Re: [RFC PATCH] sched/fair: scale wake_wide() threshold by SMT width

From: Shrikanth Hegde

Date: Tue Apr 07 2026 - 14:17:41 EST

On 4/7/26 8:08 PM, Dietmar Eggemann wrote:

On 07.04.26 08:39, Zhang Qiao wrote:

wake_wide() uses sd_llc_size as the spreading threshold to detect wide
waker/wakee relationships and to disable wake_affine() for those cases.

On SMT systems, sd_llc_size counts logical CPUs rather than physical
cores. This inflates the wake_wide() threshold, allowing wake_affine()
to pack more tasks into one LLC domain than the actual compute capacity
of its physical cores can sustain. The resulting SMT interference may
cost more than the cache-locality benefit wake_affine() intends to gain.

Scale the factor by the SMT width of the current CPU so that it
approximates the number of independent physical cores in the LLC domain,
making wake_wide() more likely to kick in before SMT interference
becomes significant. On non-SMT systems the SMT width is 1 and behaviour
is unchanged.

Signed-off-by: Zhang Qiao <zhangqiao22@xxxxxxxxxx>
---
kernel/sched/fair.c | 5 +++++
1 file changed, 5 insertions(+)

diff --git a/kernel/sched/fair.c b/kernel/sched/fair.c
index f07df8987a5ef..4896582c6e904 100644
--- a/kernel/sched/fair.c
+++ b/kernel/sched/fair.c
@@ -7334,6 +7334,11 @@ static int wake_wide(struct task_struct *p)
unsigned int slave = p->wakee_flips;
int factor = __this_cpu_read(sd_llc_size);
+ /* Scale factor to physical-core count to account for SMT interference. */
+ if (sched_smt_active())
+ factor = DIV_ROUND_UP(factor,
+ cpumask_weight(cpu_smt_mask(smp_processor_id())));
+
if (master < slave)
swap(master, slave);
if (slave < factor || master < slave * factor)

I assume not a lot of people care since this needs:

wake_affine machinery needs SD_WAKE_AFFINE. No?

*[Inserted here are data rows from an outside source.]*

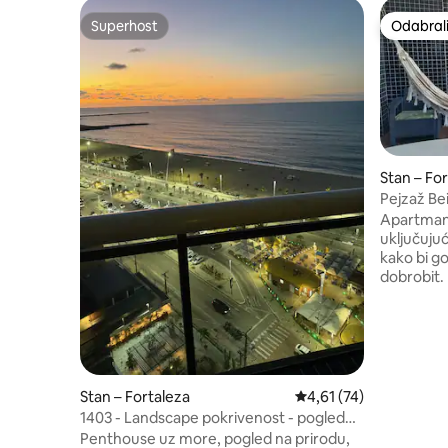
Superhost
Odabrali
Superhost
Odabrali
Stan – Fo
Pejzaž Be
Apartman 
uključuju
kako bi g
dobrobit. 😊❤️ Smješten n
nekoliko 
Ferinha, 
prostor za opu
odrasle i d
Teretana 
Minimarke
Stan – Fortaleza
Prosječna ocjena: 4,61/
4,61 (74)
Prostorija za
1403 - Landscape pokrivenost - pogled
Prostorija ✅ za 
na more
Penthouse uz more, pogled na prirodu,
✅ Igralište ✅ Prostor za djecu (u sk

diff --git a/kernel/sched/topology.c b/kernel/sched/topology.c
index 5847b83d9d55..596c5d590532 100644
--- a/kernel/sched/topology.c
+++ b/kernel/sched/topology.c
@@ -1691,7 +1691,7 @@ sd_init(struct sched_domain_topology_level *tl,
.flags = 1*SD_BALANCE_NEWIDLE
| 1*SD_BALANCE_EXEC
| 1*SD_BALANCE_FORK
- | 0*SD_BALANCE_WAKE
+ | 1*SD_BALANCE_WAKE
| 1*SD_WAKE_AFFINE
| 0*SD_SHARE_CPUCAPACITY
| 0*SD_SHARE_LLC

And then it's a trade-off between one busy thread per core vs. wakeup cost.